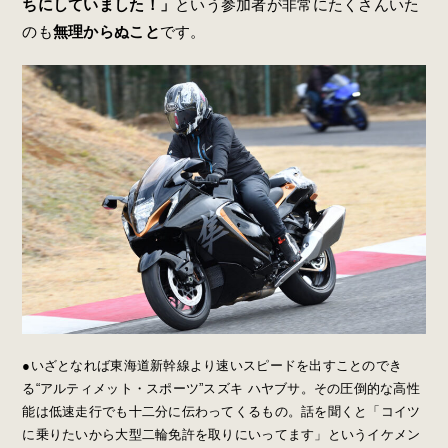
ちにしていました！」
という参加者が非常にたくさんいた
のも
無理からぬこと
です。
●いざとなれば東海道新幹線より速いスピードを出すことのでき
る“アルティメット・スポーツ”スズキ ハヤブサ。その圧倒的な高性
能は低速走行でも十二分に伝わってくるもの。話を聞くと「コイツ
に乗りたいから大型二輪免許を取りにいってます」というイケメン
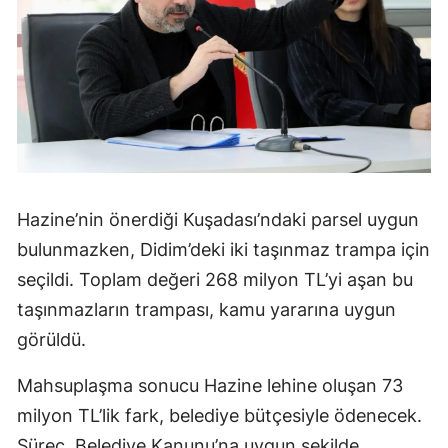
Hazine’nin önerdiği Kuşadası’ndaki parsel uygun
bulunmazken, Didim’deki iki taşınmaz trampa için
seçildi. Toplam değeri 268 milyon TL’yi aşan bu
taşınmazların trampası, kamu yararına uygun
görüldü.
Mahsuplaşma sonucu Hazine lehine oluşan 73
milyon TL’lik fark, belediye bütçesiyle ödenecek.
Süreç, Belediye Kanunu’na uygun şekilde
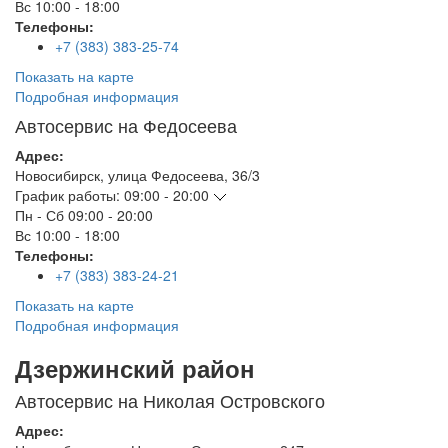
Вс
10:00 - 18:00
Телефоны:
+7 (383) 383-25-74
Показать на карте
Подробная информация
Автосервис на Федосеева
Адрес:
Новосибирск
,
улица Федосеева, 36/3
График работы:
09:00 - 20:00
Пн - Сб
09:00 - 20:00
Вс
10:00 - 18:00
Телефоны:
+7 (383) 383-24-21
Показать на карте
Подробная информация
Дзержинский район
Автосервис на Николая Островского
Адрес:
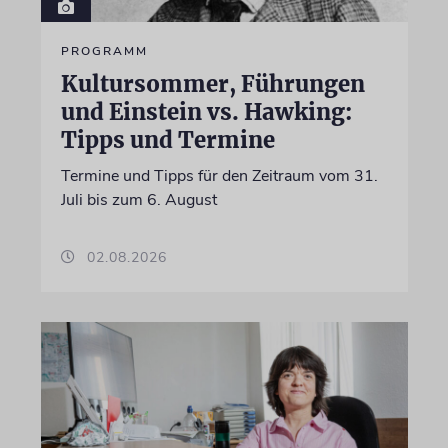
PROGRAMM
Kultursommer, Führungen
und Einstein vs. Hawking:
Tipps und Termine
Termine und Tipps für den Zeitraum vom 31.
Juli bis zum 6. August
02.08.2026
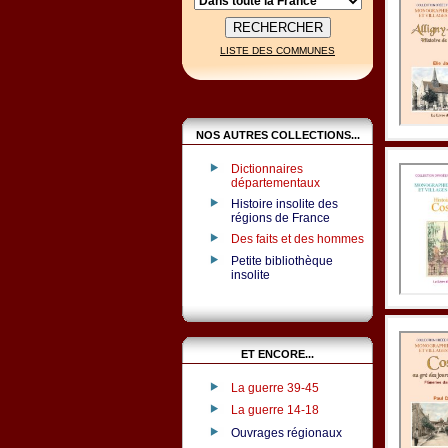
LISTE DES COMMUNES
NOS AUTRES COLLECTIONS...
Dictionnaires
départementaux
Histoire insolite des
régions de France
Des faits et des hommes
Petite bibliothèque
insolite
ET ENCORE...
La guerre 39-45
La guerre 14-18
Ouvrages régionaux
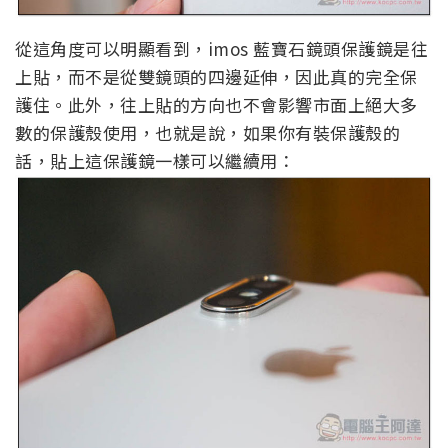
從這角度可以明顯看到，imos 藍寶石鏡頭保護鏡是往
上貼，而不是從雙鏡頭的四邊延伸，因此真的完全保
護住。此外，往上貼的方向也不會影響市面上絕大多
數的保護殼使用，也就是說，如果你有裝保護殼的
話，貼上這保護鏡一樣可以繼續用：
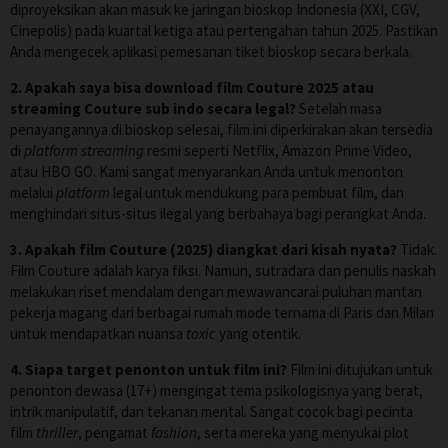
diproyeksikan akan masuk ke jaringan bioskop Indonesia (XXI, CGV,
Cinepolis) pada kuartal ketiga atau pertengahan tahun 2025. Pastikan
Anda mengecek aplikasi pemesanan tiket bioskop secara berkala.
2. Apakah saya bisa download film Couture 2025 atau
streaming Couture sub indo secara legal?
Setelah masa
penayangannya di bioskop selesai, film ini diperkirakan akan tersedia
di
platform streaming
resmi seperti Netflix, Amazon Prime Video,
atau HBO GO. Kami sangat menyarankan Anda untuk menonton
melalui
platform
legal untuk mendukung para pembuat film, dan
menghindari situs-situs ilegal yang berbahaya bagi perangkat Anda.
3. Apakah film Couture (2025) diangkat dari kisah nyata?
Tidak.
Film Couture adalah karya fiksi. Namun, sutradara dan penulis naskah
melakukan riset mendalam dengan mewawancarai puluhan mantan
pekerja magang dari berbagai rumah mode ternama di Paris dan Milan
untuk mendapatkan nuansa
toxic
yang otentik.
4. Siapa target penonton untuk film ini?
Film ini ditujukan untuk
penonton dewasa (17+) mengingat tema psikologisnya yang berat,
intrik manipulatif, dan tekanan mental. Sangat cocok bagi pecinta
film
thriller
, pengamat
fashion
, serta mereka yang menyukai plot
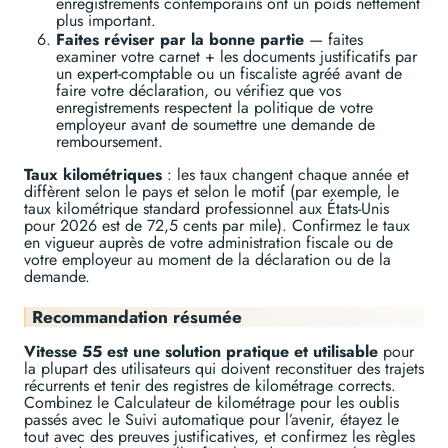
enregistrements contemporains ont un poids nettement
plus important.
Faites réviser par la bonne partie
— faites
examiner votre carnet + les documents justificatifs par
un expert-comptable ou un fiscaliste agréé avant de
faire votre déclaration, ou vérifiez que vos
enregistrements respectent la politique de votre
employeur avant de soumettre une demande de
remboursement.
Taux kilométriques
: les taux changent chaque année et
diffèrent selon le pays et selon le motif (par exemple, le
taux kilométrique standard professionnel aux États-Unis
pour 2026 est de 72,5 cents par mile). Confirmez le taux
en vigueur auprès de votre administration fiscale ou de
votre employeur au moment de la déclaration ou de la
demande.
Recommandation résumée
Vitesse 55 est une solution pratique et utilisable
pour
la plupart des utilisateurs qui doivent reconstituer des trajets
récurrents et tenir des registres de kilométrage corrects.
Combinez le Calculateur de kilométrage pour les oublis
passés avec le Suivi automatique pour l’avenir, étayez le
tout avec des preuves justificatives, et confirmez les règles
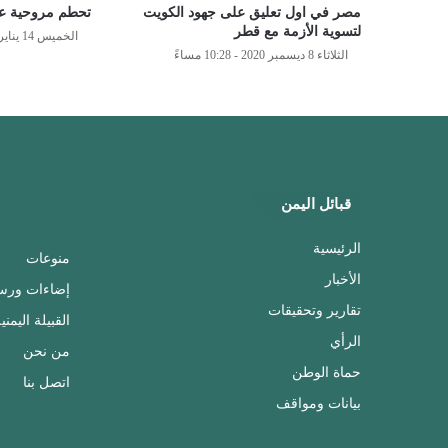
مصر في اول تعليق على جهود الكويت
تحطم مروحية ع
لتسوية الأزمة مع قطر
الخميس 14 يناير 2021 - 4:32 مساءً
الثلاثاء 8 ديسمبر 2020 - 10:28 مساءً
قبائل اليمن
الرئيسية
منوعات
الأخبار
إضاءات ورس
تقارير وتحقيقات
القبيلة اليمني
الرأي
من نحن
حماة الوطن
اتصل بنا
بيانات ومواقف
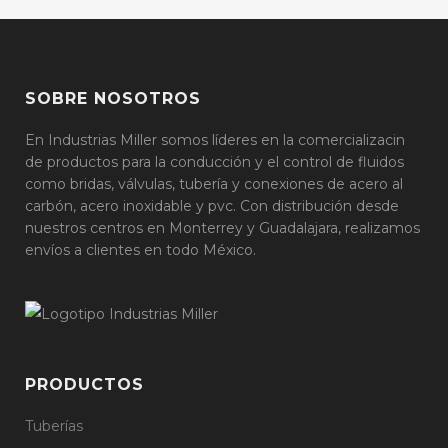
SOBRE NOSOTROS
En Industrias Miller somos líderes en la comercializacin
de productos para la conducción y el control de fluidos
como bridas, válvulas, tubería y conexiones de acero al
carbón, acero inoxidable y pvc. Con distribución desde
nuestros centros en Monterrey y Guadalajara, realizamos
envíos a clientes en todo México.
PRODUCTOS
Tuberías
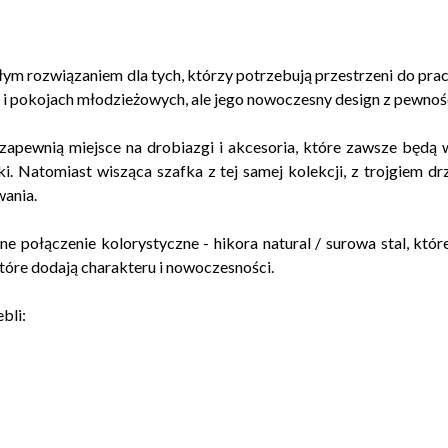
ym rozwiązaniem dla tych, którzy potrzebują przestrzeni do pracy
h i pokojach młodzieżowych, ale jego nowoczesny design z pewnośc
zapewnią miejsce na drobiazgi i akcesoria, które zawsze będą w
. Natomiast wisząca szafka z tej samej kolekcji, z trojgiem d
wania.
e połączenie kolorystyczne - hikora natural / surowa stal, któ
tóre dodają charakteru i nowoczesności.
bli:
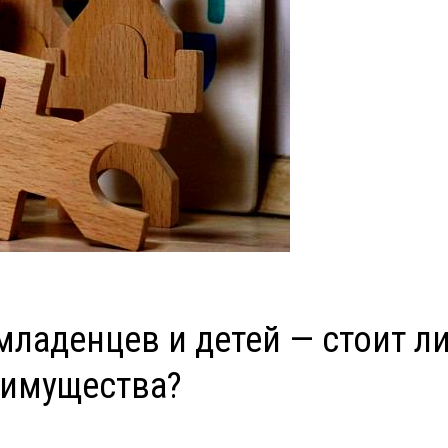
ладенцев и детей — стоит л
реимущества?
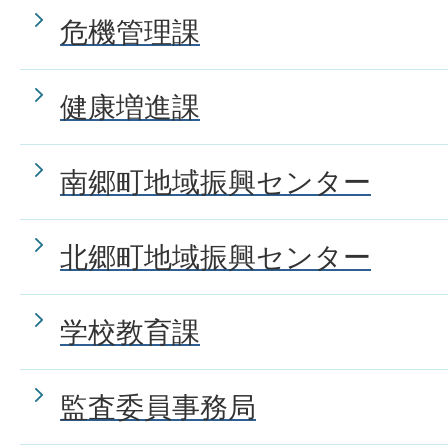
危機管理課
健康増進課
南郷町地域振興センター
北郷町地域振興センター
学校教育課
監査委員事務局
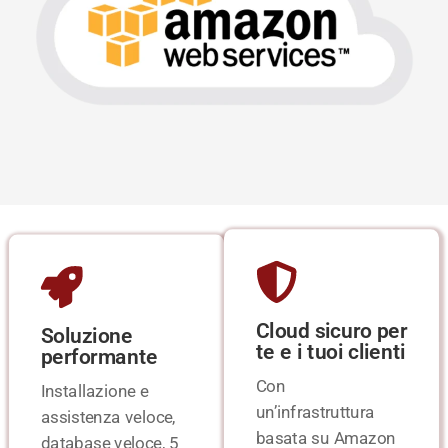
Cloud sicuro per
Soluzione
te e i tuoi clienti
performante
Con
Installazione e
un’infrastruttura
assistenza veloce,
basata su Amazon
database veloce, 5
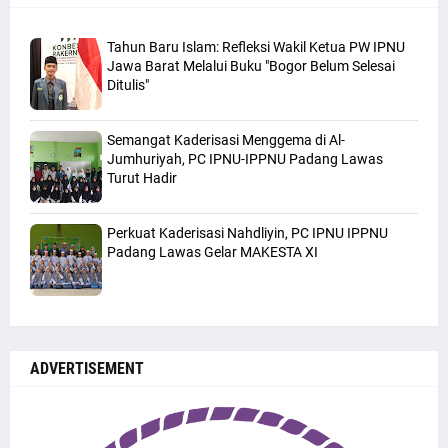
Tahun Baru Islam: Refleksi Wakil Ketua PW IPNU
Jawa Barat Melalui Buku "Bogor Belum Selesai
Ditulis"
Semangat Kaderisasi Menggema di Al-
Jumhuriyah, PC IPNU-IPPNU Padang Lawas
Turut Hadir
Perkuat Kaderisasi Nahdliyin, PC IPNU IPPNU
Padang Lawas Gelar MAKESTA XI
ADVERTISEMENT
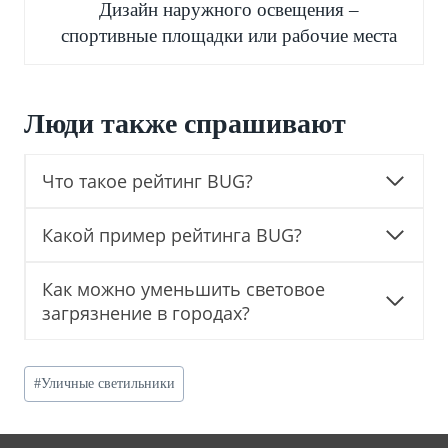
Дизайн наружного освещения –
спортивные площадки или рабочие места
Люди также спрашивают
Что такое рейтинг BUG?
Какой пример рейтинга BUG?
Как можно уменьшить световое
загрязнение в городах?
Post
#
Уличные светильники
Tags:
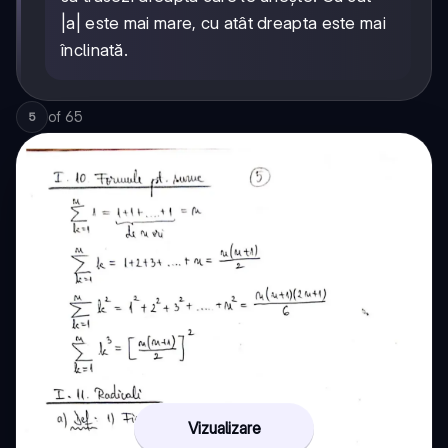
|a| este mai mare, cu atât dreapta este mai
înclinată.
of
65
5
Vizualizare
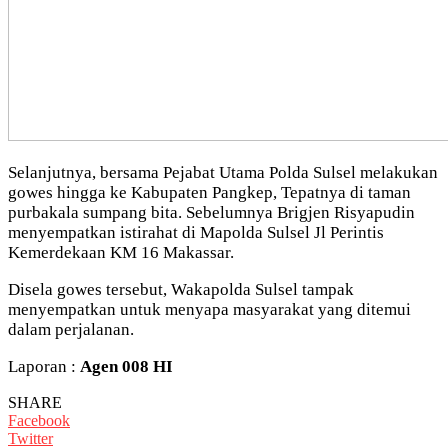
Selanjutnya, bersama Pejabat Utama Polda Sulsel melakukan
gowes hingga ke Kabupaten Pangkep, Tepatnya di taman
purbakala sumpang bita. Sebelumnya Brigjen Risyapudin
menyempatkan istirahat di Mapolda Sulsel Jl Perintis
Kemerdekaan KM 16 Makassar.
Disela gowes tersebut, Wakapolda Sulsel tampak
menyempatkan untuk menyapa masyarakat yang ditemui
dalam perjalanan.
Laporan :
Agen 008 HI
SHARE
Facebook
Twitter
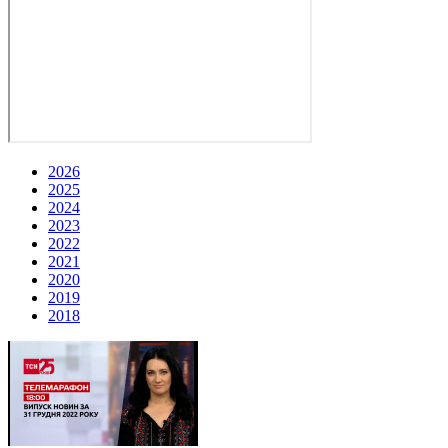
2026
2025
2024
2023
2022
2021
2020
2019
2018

▸ BRIEF:
Say how many lines of the listing above contain "Padang", with no other words.

▸ WRITTEN RESPONSE:
2